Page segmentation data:
▽

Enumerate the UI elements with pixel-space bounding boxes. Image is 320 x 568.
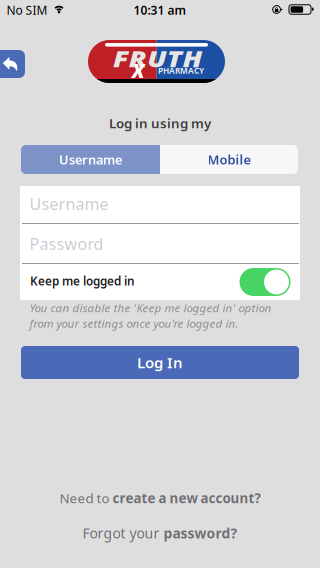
staticText: No SIM (6, 2, 48, 18)
button[interactable]: Need to create a new account? (0, 487, 320, 509)
staticText: You can disable the 'Keep me logged in' … (30, 300, 272, 331)
button[interactable]: Username (21, 145, 160, 174)
staticText: FRUTH (113, 43, 186, 74)
staticText: Username (59, 151, 122, 168)
staticText: Username (30, 193, 108, 215)
staticText: Mobile (208, 151, 250, 168)
staticText: X (132, 58, 144, 83)
staticText: Need to create a new account? (60, 489, 260, 507)
button[interactable]: Forgot your password? (0, 522, 320, 544)
staticText: Log in using my (109, 114, 211, 132)
staticText: Keep me logged in (30, 273, 134, 289)
button[interactable]: Keep me logged in (240, 268, 290, 296)
staticText: 10:31 am (134, 2, 186, 18)
staticText: Forgot your password? (82, 524, 238, 542)
button[interactable]: Mobile (160, 145, 298, 174)
staticText: Log In (137, 352, 183, 373)
button[interactable]: Log In (21, 346, 299, 379)
staticText: Password (30, 233, 104, 255)
staticText: PHARMACY (158, 65, 204, 76)
button[interactable]: Back (0, 50, 25, 78)
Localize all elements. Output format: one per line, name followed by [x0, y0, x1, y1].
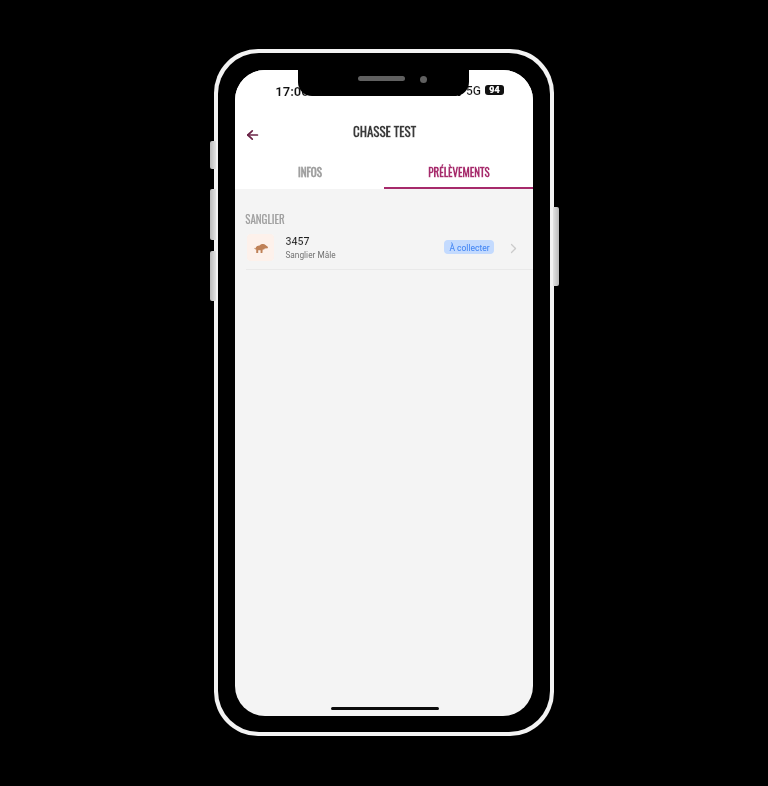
staticText: CHASSE TEST [353, 121, 416, 140]
staticText: PRÉLÈVEMENTS [428, 164, 490, 180]
button[interactable]: PRÉLÈVEMENTS [384, 152, 533, 189]
staticText: Sanglier Mâle [285, 250, 336, 260]
button[interactable]: Back [235, 117, 270, 153]
staticText: À collecter [449, 243, 490, 253]
button[interactable]: 3457 [235, 232, 533, 270]
staticText: SANGLIER [245, 211, 285, 227]
button[interactable]: À collecter [444, 240, 494, 254]
button[interactable]: INFOS [235, 152, 384, 189]
staticText: 3457 [285, 235, 310, 247]
staticText: 17:06 [275, 84, 309, 99]
other: Open details [511, 244, 516, 253]
staticText: 5G [466, 84, 481, 98]
staticText: 94 [489, 85, 500, 95]
staticText: INFOS [298, 164, 322, 180]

△

» What is expected: Identify the lines of the data that contain the word "Forgot". Copy each of them.

» Answer section:
button[interactable]: Forgot your password? (0, 522, 320, 544)
staticText: Forgot your password? (82, 524, 238, 542)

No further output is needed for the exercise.